[Stored data entries]
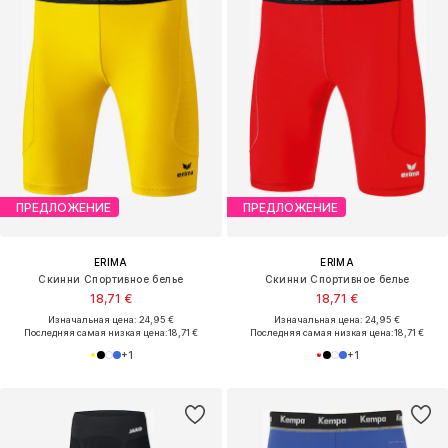
ПРЕДЛОЖЕНИЕ
ПРЕДЛОЖЕНИЕ
ERIMA
ERIMA
Скинни Спортивное белье
Скинни Спортивное белье
18,71 €
18,71 €
Изначальная цена: 24,95 €
Изначальная цена: 24,95 €
Последняя самая низкая цена:
18,71 €
Последняя самая низкая цена:
18,71 €
+
1
+
1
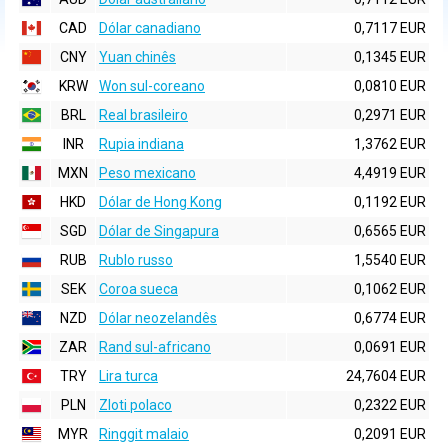
CAD
Dólar canadiano
0,7117 EUR
CNY
Yuan chinês
0,1345 EUR
KRW
Won sul-coreano
0,0810 EUR
BRL
Real brasileiro
0,2971 EUR
INR
Rupia indiana
1,3762 EUR
MXN
Peso mexicano
4,4919 EUR
HKD
Dólar de Hong Kong
0,1192 EUR
SGD
Dólar de Singapura
0,6565 EUR
RUB
Rublo russo
1,5540 EUR
SEK
Coroa sueca
0,1062 EUR
NZD
Dólar neozelandês
0,6774 EUR
ZAR
Rand sul-africano
0,0691 EUR
TRY
Lira turca
24,7604 EUR
PLN
Zloti polaco
0,2322 EUR
MYR
Ringgit malaio
0,2091 EUR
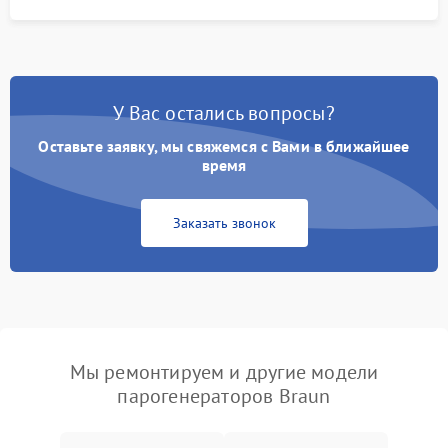
У Вас остались вопросы?
Оставьте заявку, мы свяжемся с Вами в ближайшее
время
Заказать звонок
Мы ремонтируем и другие модели
парогенераторов Braun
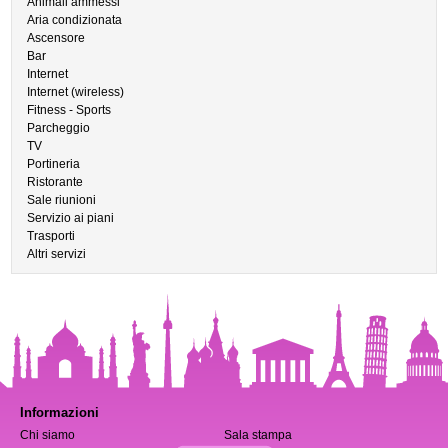
Animali ammessi
Aria condizionata
Ascensore
Bar
Internet
Internet (wireless)
Fitness - Sports
Parcheggio
TV
Portineria
Ristorante
Sale riunioni
Servizio ai piani
Trasporti
Altri servizi
Informazioni
Chi siamo
Sala stampa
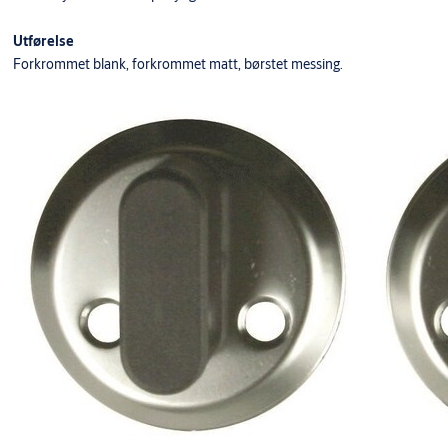
Utførelse
Forkrommet blank, forkrommet matt, børstet messing.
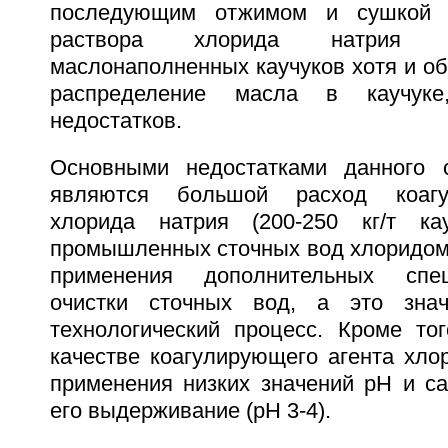
последующим отжимом и сушкой (
раствора хлорида натрия 
маслонаполненных каучуков хотя и о
распределение масла в каучук
недостатков.
Основными недостатками данного с
являются большой расход коагу
хлорида натрия (200-250 кг/т кау
промышленных сточных вод хлоридом 
применения дополнительных спе
очистки сточных вод, а это знач
технологический процесс. Кроме тог
качестве коагулирующего агента хло
применения низких значений рН и са
его выдерживание (рН 3-4).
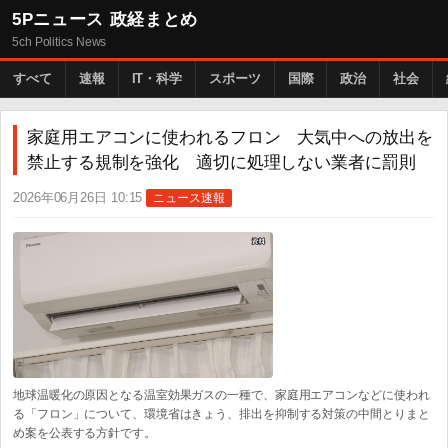
5Pニュース 政経まとめ
5ch Politics News
すべて
速報
IT・科学
スポーツ
国際
政治
社会
家庭用エアコンに使われるフロン 大気中への放出を
禁止する規制を強化 適切に処理しない業者に罰則
2026年06月26日 10:15
ニュース速報
地球温暖化の原因となる温室効果ガスの一種で、家庭用エアコンなどに使われ
る「フロン」について、環境省はきょう、排出を抑制する対策の中間とりまと
め案を公表する方針です。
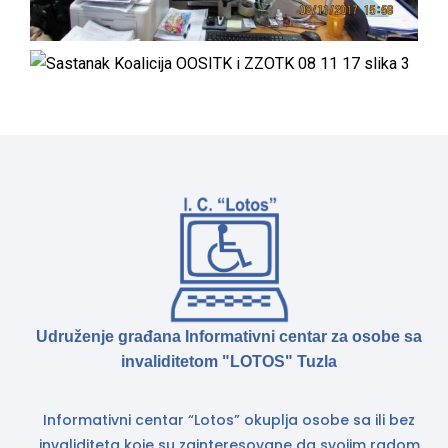
Udruženje građana Informativni centar za osobe sa
invaliditetom "LOTOS" Tuzla
Informativni centar “Lotos” okuplja osobe sa ili bez
invaliditeta koje su zainteresovane da svojim radom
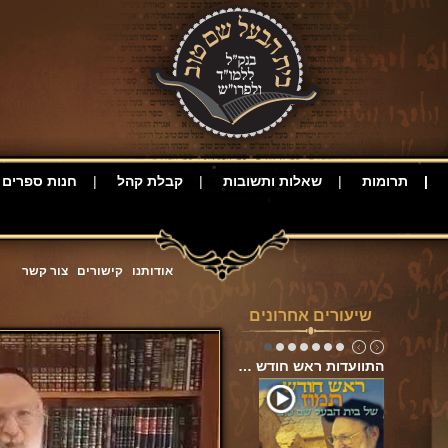
תרומות
שאלות ותשובות
קבלת קהל
חנות ספרים
אודותנו
קישורים
צור קשר
שיעורים אחרונים
התוועדות ראש חודש …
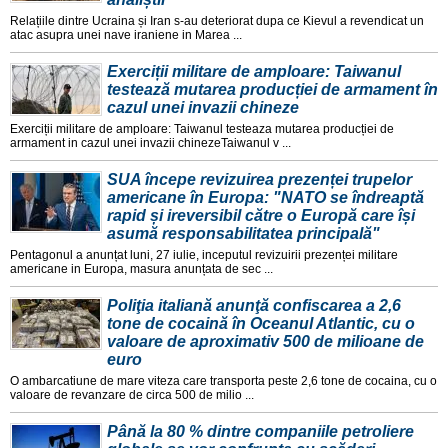
Relațiile dintre Ucraina și Iran s-au deteriorat dupa ce Kievul a revendicat un
atac asupra unei nave iraniene in Marea ...
Exerciții militare de amploare: Taiwanul
testează mutarea producției de armament în
cazul unei invazii chineze
Exerciții militare de amploare: Taiwanul testeaza mutarea producției de
armament in cazul unei invazii chinezeTaiwanul v ...
SUA începe revizuirea prezenței trupelor
americane în Europa: "NATO se îndreaptă
rapid și ireversibil către o Europă care își
asumă responsabilitatea principală"
Pentagonul a anunțat luni, 27 iulie, inceputul revizuirii prezenței militare
americane in Europa, masura anunțata de sec ...
Poliţia italiană anunţă confiscarea a 2,6
tone de cocaină în Oceanul Atlantic, cu o
valoare de aproximativ 500 de milioane de
euro
O ambarcatiune de mare viteza care transporta peste 2,6 tone de cocaina, cu o
valoare de revanzare de circa 500 de milio ...
Până la 80 % dintre companiile petroliere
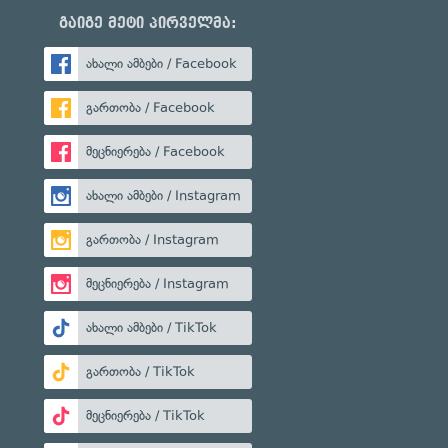
გაიგე მეტი პირველმა:
ახალი ამბები / Facebook
გართობა / Facebook
მეცნიერება / Facebook
ახალი ამბები / Instagram
გართობა / Instagram
მეცნიერება / Instagram
ახალი ამბები / TikTok
გართობა / TikTok
მეცნიერება / TikTok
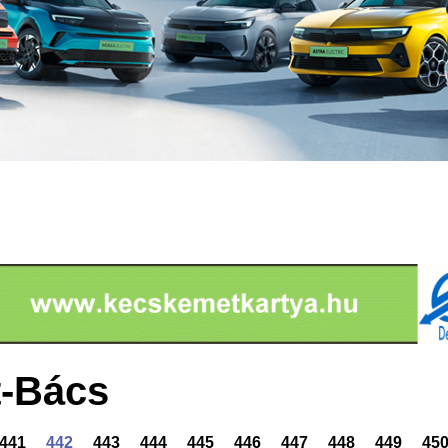
-Bács
441
442
443
444
445
446
447
448
449
45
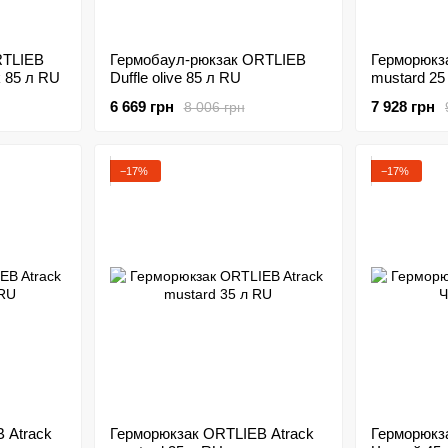
RTLIEB
Гермобаул-рюкзак ORTLIEB
Герморюкз
k 85 л RU
Duffle olive 85 л RU
mustard 25
6 669 грн
7 928 грн
8 006 грн
−17%
−17%
 Atrack
Герморюкзак ORTLIEB Atrack
Герморюкз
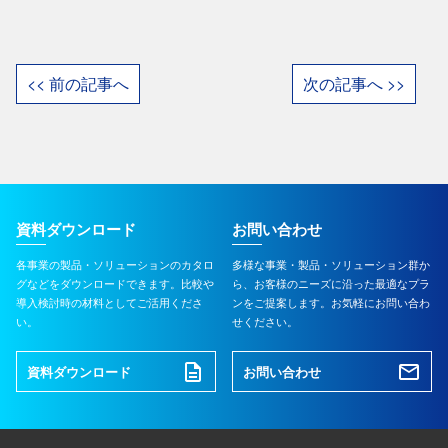
<< 前の記事へ
次の記事へ >>
資料ダウンロード
お問い合わせ
各事業の製品・ソリューションのカタロ
多様な事業・製品・ソリューション群か
グなどをダウンロードできます。比較や
ら、お客様のニーズに沿った最適なプラ
導入検討時の材料としてご活用くださ
ンをご提案します。お気軽にお問い合わ
い。
せください。
資料ダウンロード
お問い合わせ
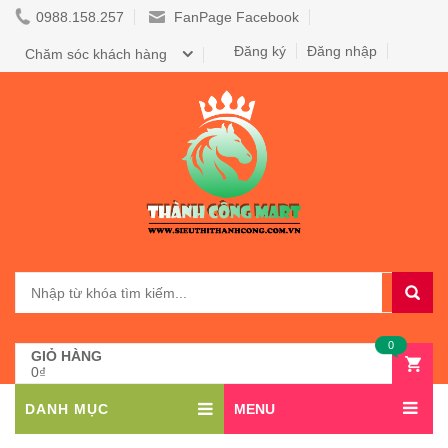
0988.158.257
FanPage Facebook
Đăng ký
Đăng nhập
Chăm sóc khách hàng
0
GIỎ HÀNG
0₫
DANH MỤC
MENU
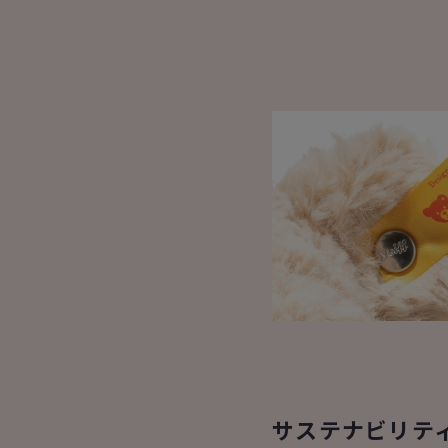
サステナビリテ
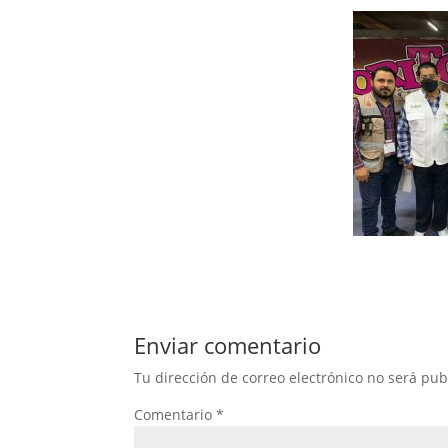
Enviar comentario
Tu dirección de correo electrónico no será pub
Comentario
*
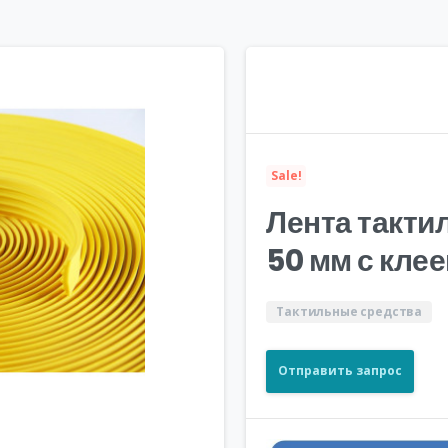
Sale!
Лента такт
50 мм с кле
Тактильные средства
Отправить запрос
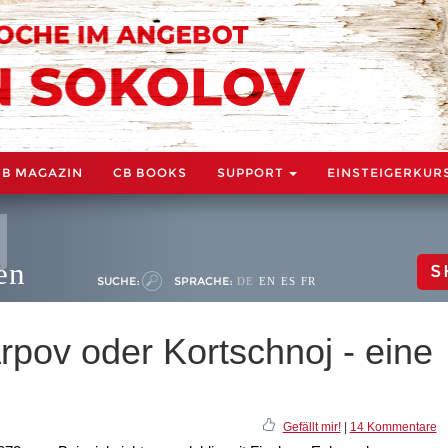
CB MAGAZIN
CB BOOKS
SUPPORT
EINSTEIGERKUR
en
S
SUCHE:
SPRACHE:
DE
EN
ES
FR
rpov oder Kortschnoj - eine
Gefällt mir!
|
14 Kommentare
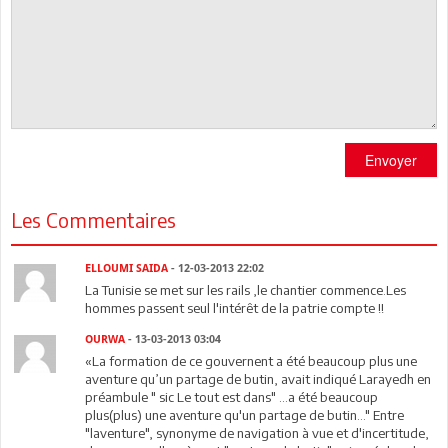
Envoyer
Les Commentaires
ELLOUMI SAIDA
- 12-03-2013 22:02
La Tunisie se met sur les rails ,le chantier commence.Les
hommes passent seul l'intérêt de la patrie compte !!
OURWA
- 13-03-2013 03:04
«La formation de ce gouvernent a été beaucoup plus une
aventure qu’un partage de butin, avait indiqué Larayedh en
préambule " sic Le tout est dans" ...a été beaucoup
plus(plus) une aventure qu'un partage de butin..." Entre
"laventure", synonyme de navigation à vue et d'incertitude,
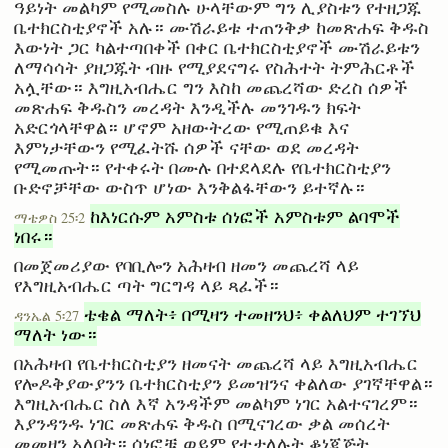
ዓይነት መልካም የሚመስሉ ሁላቸውም ግን ሊያስቱን የተዘጋጁ
ቤተክርስቲያኖች አሉ። ሙሽራይቱ ተጠንቅቃ ከመጽሐፍ ቅዱስ
እውነት ጋር ካልተጣበቀች በቀር ቤተክርስቲያኖች ሙሽራይቱን
ለማሳሳት ያዘጋጁት ብዙ የሚያደናግሩ የስሕተት ትምሕርቶች
አሏቸው። እግዚአብሔር ግን እስከ መጨረሻው ድረስ ሰዎች
መጽሐፍ ቅዱስን መረዳት እንዲችሉ መንገዱን ክፍት
አድርጎላቸዋል። ሆኖም አዘውትረው የሚጠይቁ እና
እምነታቸውን የሚፈትሹ ሰዎች ናቸው ወደ መረዳት
የሚመጡት። የተቀሩት በሙሉ በተደላደሉ የቤተክርስቲያን
ቡድኖቻቸው ውስጥ ሆነው እንቅልፋቸውን ይተኛሉ።
ከእነርሱም አምስቱ ሰነፎች አምስቱም ልባሞች
ማቴዎስ 25፡2
ነበሩ።
በመጀመሪያው የባቢሎን አሕዛብ ዘመን መጨረሻ ላይ
የእግዚአብሔር ጣት ግርግዳ ላይ ጻፈች።
ቴቄል ማለት፥ በሚዛን ተመዘንህ፥ ቀልለህም ተገኘህ
ዳንኤል 5፡27
ማለት ነው።
በአሕዛብ የቤተክርስቲያን ዘመናት መጨረሻ ላይ እግዚአብሔር
የሎዶቅያውያንን ቤተክርስቲያን ይመዝንና ቀልለው ያገኛቸዋል።
እግዚአብሔር ስለ እኛ አንዳችም መልካም ነገር አልተናገረም።
እያንዳንዱ ነገር መጽሐፍ ቅዱስ በሚናገረው ቃል መሰረት
መመዘን አለበት። ሰነፎቹ ወይም የተታለሉት ቆነጃጅት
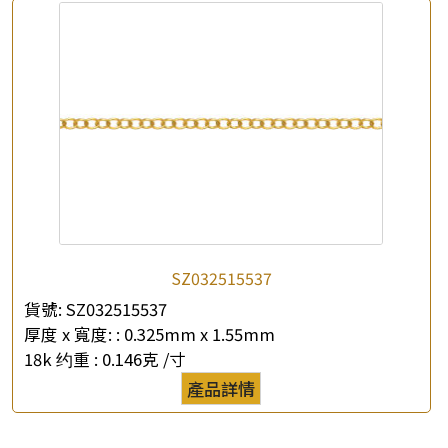
SZ032515537
貨號:
SZ032515537
厚度 x 寬度: :
0.325mm x 1.55mm
18k 约重 :
0.146克 /寸
產品詳情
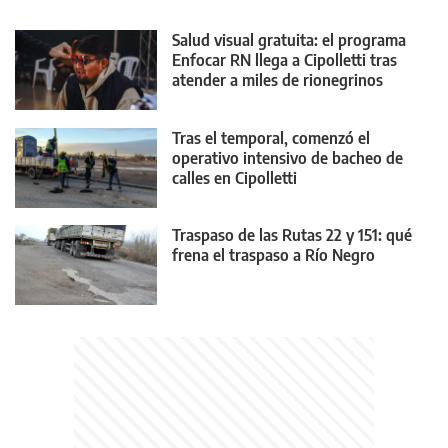
Salud visual gratuita: el programa
Enfocar RN llega a Cipolletti tras
atender a miles de rionegrinos
Tras el temporal, comenzó el
operativo intensivo de bacheo de
calles en Cipolletti
Traspaso de las Rutas 22 y 151: qué
frena el traspaso a Río Negro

EXERCISE GOAL:
From the records above, output only the lines starting at the one containing "применения дополнительных спе" and ending at the one containing "שיעורים אחרונים", word for word. Pictures stay out.

ANSWER SPACE:
применения дополнительных спе
очистки сточных вод, а это знач
технологический процесс. Кроме тог
качестве коагулирующего агента хло
применения низких значений рН и са
его выдерживание (рН 3-4).
5Pニュース 政経まとめ
5ch Politics News
すべて
速報
IT・科学
スポーツ
国際
政治
社会
家庭用エアコンに使われるフロン 大気中への放出を
禁止する規制を強化 適切に処理しない業者に罰則
2026年06月26日 10:15
ニュース速報
地球温暖化の原因となる温室効果ガスの一種で、家庭用エアコンなどに使われ
る「フロン」について、環境省はきょう、排出を抑制する対策の中間とりまと
め案を公表する方針です。
Udruženje građana Informativni centar za osobe sa
invaliditetom "LOTOS" Tuzla
Informativni centar “Lotos” okuplja osobe sa ili bez
invaliditeta koje su zainteresovane da svojim radom
תרומות
שאלות ותשובות
קבלת קהל
חנות ספרים
אודותנו
קישורים
צור קשר
שיעורים אחרונים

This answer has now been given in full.